Radicación n.° 96625. Miguel Antonio Arroyo Córdoba. FERNANDO ALBERTO CASTRO CABALLERO Magistrado Ponente ATP327-2018 Radicación n.° 96625 Acta 027 Bogotá D. C., febrero primero (1º) de dos mil dieciocho (2018). VISTOS De plano resuelve la Sala lo pertinente en relación con la demanda de tutela presentada por el ciudadano MIGUEL ANTONIO ARROYO CÓRDOBA, en contra de la Fiscalía Seccional de Quibdó (Chocó), demanda extensiva al Juzgado 2º Penal del Circuito Adjunto de Descongestión y a la Sala Única del Tribunal Superior del Distrito Judicial, ambas autoridades con sede en la referida ciudad, por la presunta vulneración de sus derechos fundamentales al debido proceso y defensa.
ANTECEDENTES Y FUNDAMENTOS DE LA ACCIÓN 1. De la demanda de tutela y sus anexos se extracta que contra MIGUEL ANTONIO ARROYO CÓRDOBA se siguió el proceso penal con radicación 27001-31-04-002-2005-00182-00 por el delito de celebración indebida de contratos, cuyo conocimiento, en primera instancia, correspondió al Juzgado 2º Penal del Circuito Adjunto de Descongestión de Quibdó, autoridad que por sentencia del 9 de diciembre de 2011, le impuso condena de 48 meses de prisión e inhabilidad para el ejercicio de derechos y funciones públicas por el mismo lapso.

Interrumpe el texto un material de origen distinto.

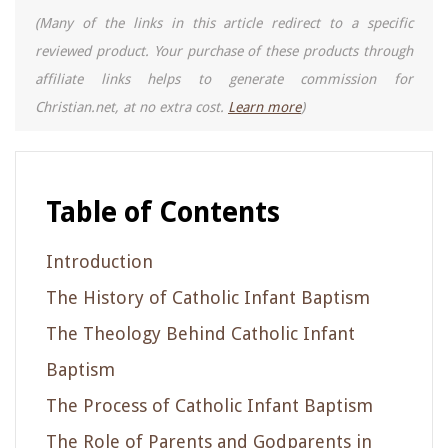
(Many of the links in this article redirect to a specific
reviewed product. Your purchase of these products through
affiliate links helps to generate commission for
Christian.net, at no extra cost.
Learn more
)
Table of Contents
Introduction
The History of Catholic Infant Baptism
The Theology Behind Catholic Infant
Baptism
The Process of Catholic Infant Baptism
The Role of Parents and Godparents in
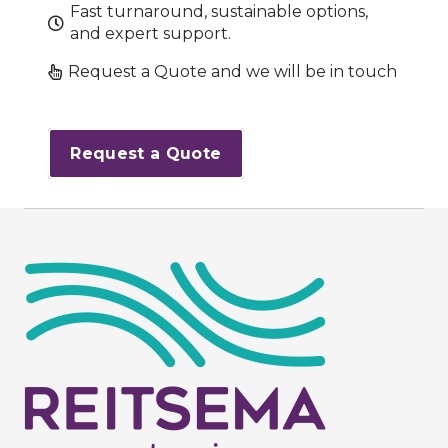
Fast turnaround, sustainable options,
and expert support.
Request a Quote and we will be in touch
Request a Quote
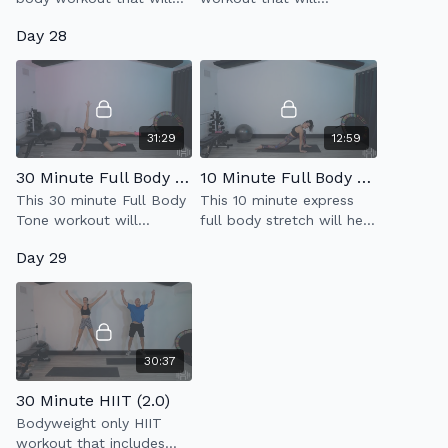
strengthen & tone your
strengthen your legs
Day 28
legs & booty.
while improving your
balance & connection to
your core.
31:29
12:59
30 Minute Full Body Tone
10 Minute Full Body Stretch 2.0
This 30 minute Full Body
This 10 minute express
Tone workout will
full body stretch will help
strengthen & tone your
to relax & lengthen the
Day 29
entire body using light
body.
weight resistance.
30:37
30 Minute HIIT (2.0)
Bodyweight only HIIT
workout that includes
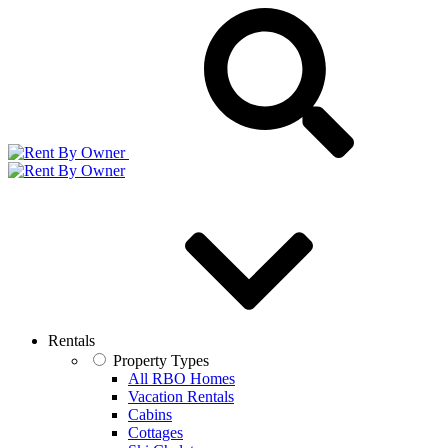
Rentals
Property Types
All RBO Homes
Vacation Rentals
Cabins
Cottages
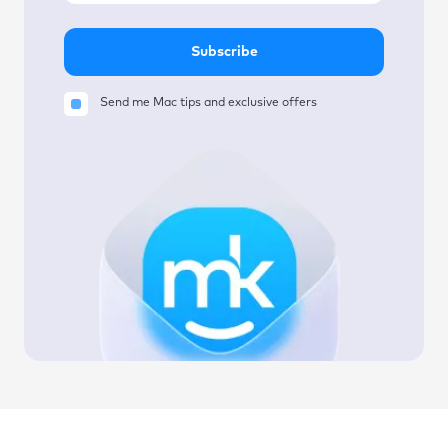
Subscribe
Send me Mac tips and exclusive offers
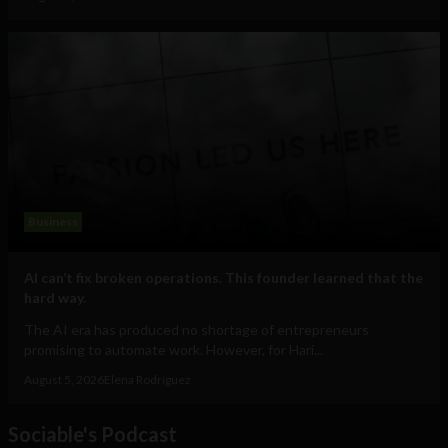
Business
AI can’t fix broken operations. This founder learned that the
hard way.
The AI era has produced no shortage of entrepreneurs
promising to automate work. However, for Hari...
August 5, 2026
Elena Rodríguez
Sociable's Podcast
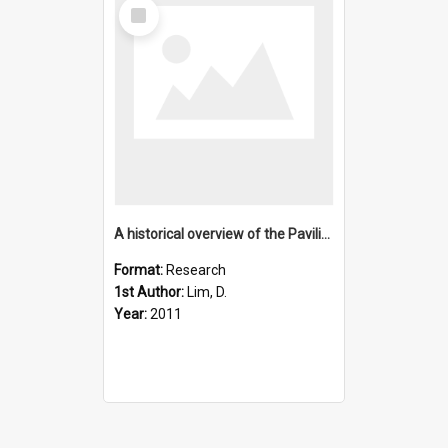
Select
Item
A historical overview of the Pavilion Lake Research Project-
Format:
Research
1st Author:
Lim, D.
Year:
2011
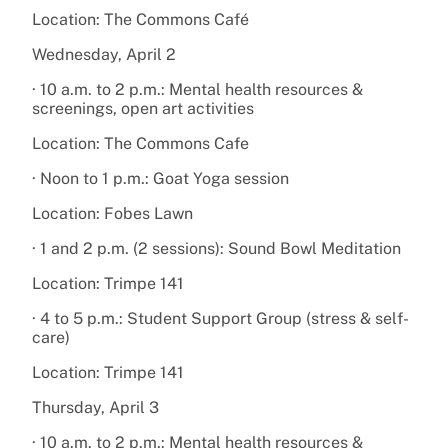
Location: The Commons Café
Wednesday, April 2
· 10 a.m. to 2 p.m.: Mental health resources &
screenings, open art activities
Location: The Commons Cafe
· Noon to 1 p.m.: Goat Yoga session
Location: Fobes Lawn
· 1 and 2 p.m. (2 sessions): Sound Bowl Meditation
Location: Trimpe 141
· 4 to 5 p.m.: Student Support Group (stress & self-
care)
Location: Trimpe 141
Thursday, April 3
· 10 a.m. to 2 p.m.: Mental health resources &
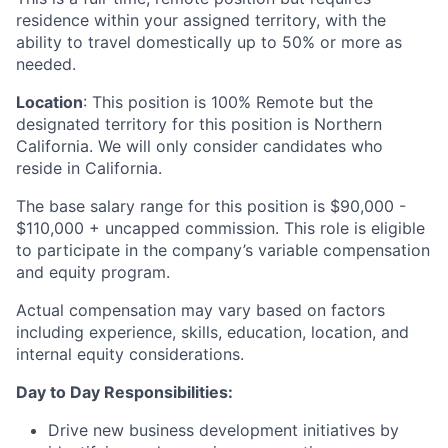
residence within your assigned territory, with the
ability to travel domestically up to 50% or more as
needed.
Location
: This position is 100% Remote but the
designated territory for this position is Northern
California. We will only consider candidates who
reside in California.
The base salary range for this position is $90,000 -
$110,000 + uncapped commission. This role is eligible
to participate in the company’s variable compensation
and equity program.
Actual compensation may vary based on factors
including experience, skills, education, location, and
internal equity considerations.
Day to Day Responsibilities:
Drive new business development initiatives by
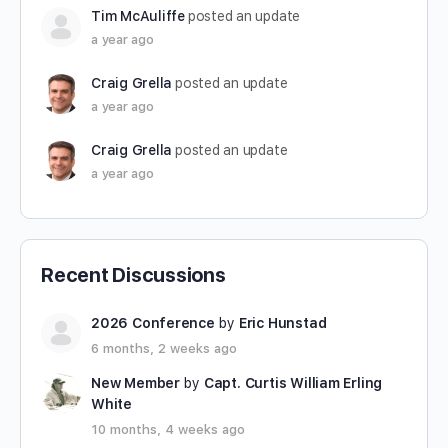
Tim McAuliffe
posted an update
a year ago
Craig Grella
posted an update
a year ago
Craig Grella
posted an update
a year ago
Recent Discussions
2026 Conference
by
Eric Hunstad
6 months, 2 weeks ago
New Member
by
Capt. Curtis William Erling
White
10 months, 4 weeks ago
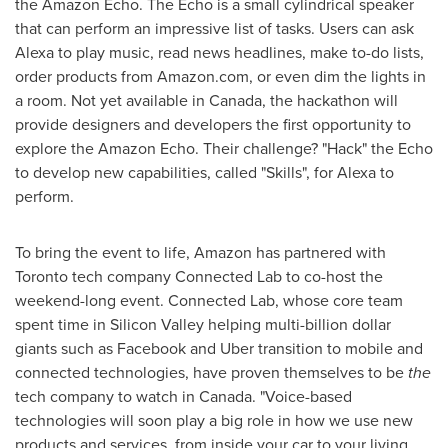
the Amazon Echo. The Echo is a small cylindrical speaker
that can perform an impressive list of tasks. Users can ask
Alexa to play music, read news headlines, make to-do lists,
order products from Amazon.com, or even dim the lights in
a room. Not yet available in
Canada
, the hackathon will
provide designers and developers the first opportunity to
explore the Amazon Echo. Their challenge? "Hack" the Echo
to develop new capabilities, called "Skills", for Alexa to
perform.
To bring the event to life, Amazon has partnered with
Toronto
tech company Connected Lab to co-host the
weekend-long event. Connected Lab, whose core team
spent time in Silicon Valley helping multi-billion dollar
giants such as Facebook and Uber transition to mobile and
connected technologies, have proven themselves to be
the
tech company to watch in
Canada
. "Voice-based
technologies will soon play a big role in how we use new
products and services, from inside your car to your living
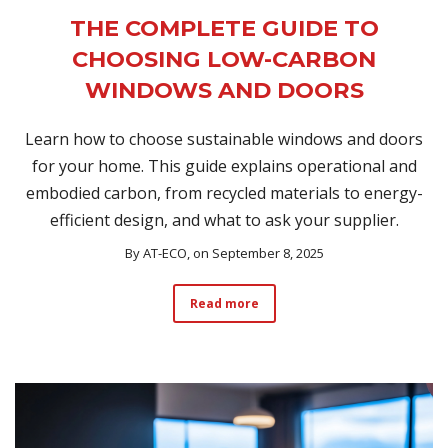
THE COMPLETE GUIDE TO
CHOOSING LOW-CARBON
WINDOWS AND DOORS
Learn how to choose sustainable windows and doors
for your home. This guide explains operational and
embodied carbon, from recycled materials to energy-
efficient design, and what to ask your supplier.
By
AT-ECO
, on September 8, 2025
Read more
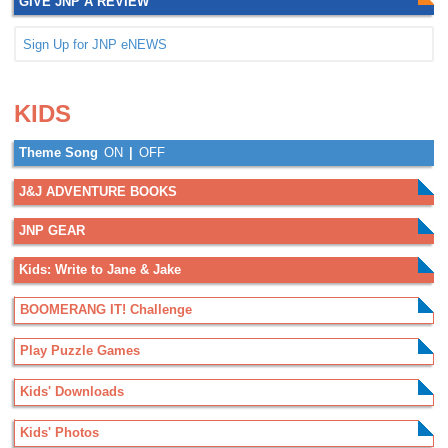
GIVE JNP A REVIEW
Sign Up for JNP eNEWS
.
.
KIDS
Theme Song
ON
|
OFF
J&J ADVENTURE BOOKS
JNP GEAR
Kids: Write to Jane & Jake
BOOMERANG IT! Challenge
Play Puzzle Games
Kids' Downloads
Kids' Photos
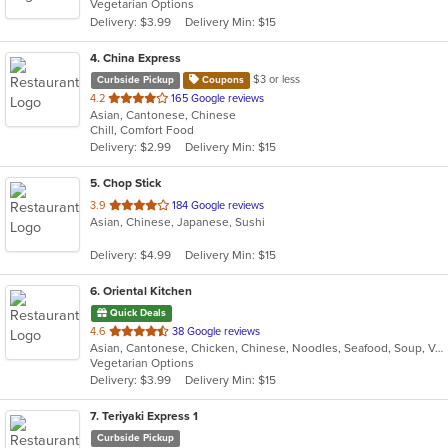
Vegetarian Options
5
Delivery: $3.99
Delivery Min: $15
stars.
4
. China Express
$3 or less
Curbside Pickup
Coupons
out
4.2
165 Google reviews
Asian, Cantonese, Chinese
of
Chill, Comfort Food
5
Delivery: $2.99
Delivery Min: $15
stars.
5
. Chop Stick
out
3.9
184 Google reviews
Asian, Chinese, Japanese, Sushi
of
5
Delivery: $4.99
Delivery Min: $15
stars.
6
. Oriental Kitchen
Quick Deals
out
4.6
38 Google reviews
Asian, Cantonese, Chicken, Chinese, Noodles, Seafood, Soup, Vegetarian
of
Vegetarian Options
5
Delivery: $3.99
Delivery Min: $15
stars.
7
. Teriyaki Express 1
Curbside Pickup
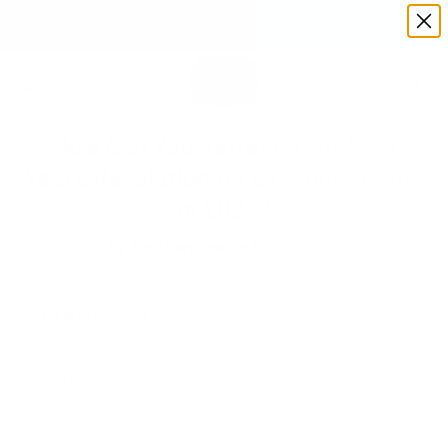
Free Shipping On Orders Over $99!
How Can You Refresh Your New
Year’s Resolution for a Cleaner Home
in 2024?
By
Amy Sardone
On Oct 11 2024
Table of Contents
DUSTER
A GOOD SCRAPER
APRON
CLEANING CADDY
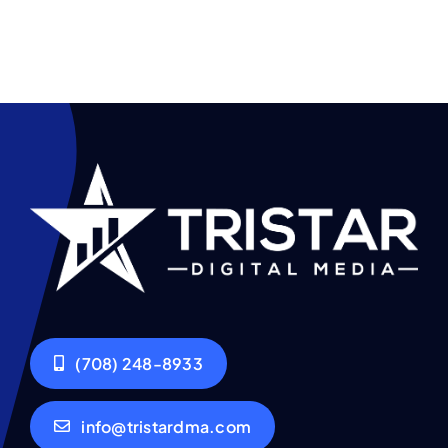
(708) 248-8933
info@tristardma.com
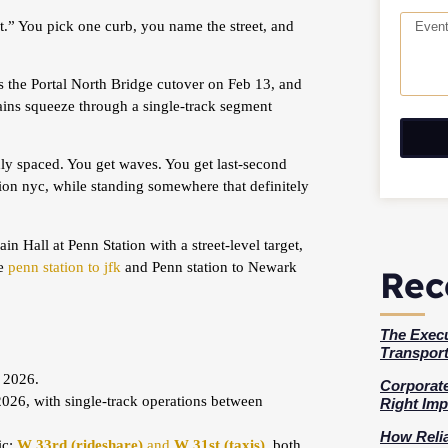
t.” You pick one curb, you name the street, and
 the Portal North Bridge cutover on Feb 13, and
ins squeeze through a single-track segment
enly spaced. You get waves. You get last-second
ion nyc, while standing somewhere that definitely
n Hall at Penn Station with a street-level target,
ke
penn station to jfk
and Penn station to Newark
Rec
The Execu
Transport
 2026.
Corporate
26, with single-track operations between
Right Imp
How Relia
ic:
W 33rd (rideshare)
and
W 31st (taxis)
, both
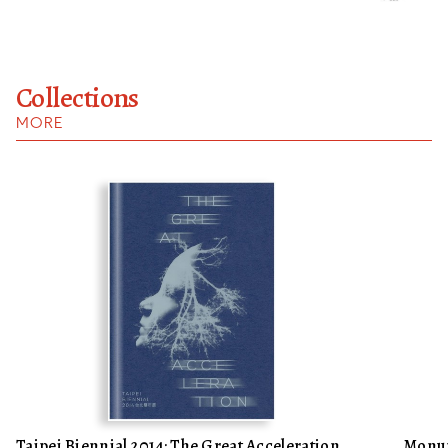
Collections
MORE
Taipei Biennial 2014: The Great Acceleration,
Monum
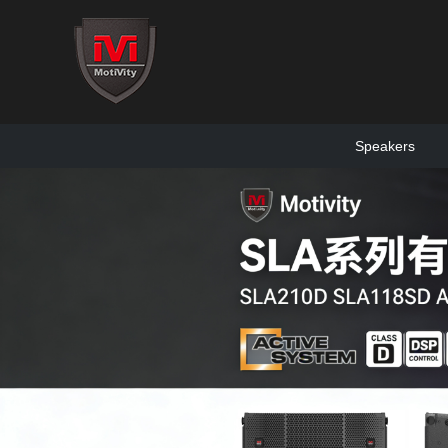
Speakers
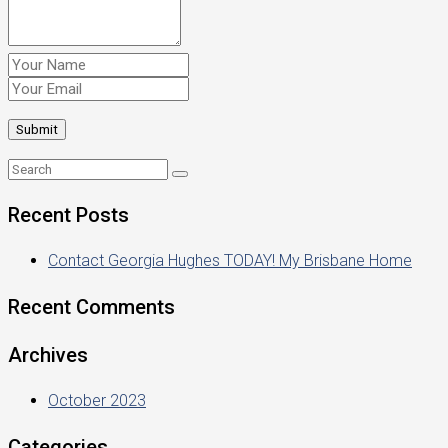
Recent Posts
Contact Georgia Hughes TODAY! My Brisbane Home
Recent Comments
Archives
October 2023
Categories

Decisión que fue confirmada integralmente, en segunda instancia, por una Sala de Decisión Penal de Descongestión del Tribunal Superior del Distrito Judicial de Quibdó, en proveído del 19 de abril de 2012; último contra el cual no se formuló el recurso extraordinario de casación. 2. Adujo el accionante que en el decurso de la segunda instancia se presentó una seria irregularidad que afectó sus derechos fundamentales, la cual consistió en que el Magistrado que fungió como ponente estaba incurso en una causal de pedimento, pues según su dicho, el citado funcionario había fungido en esa causa como «procurador delegado en lo penal». 3.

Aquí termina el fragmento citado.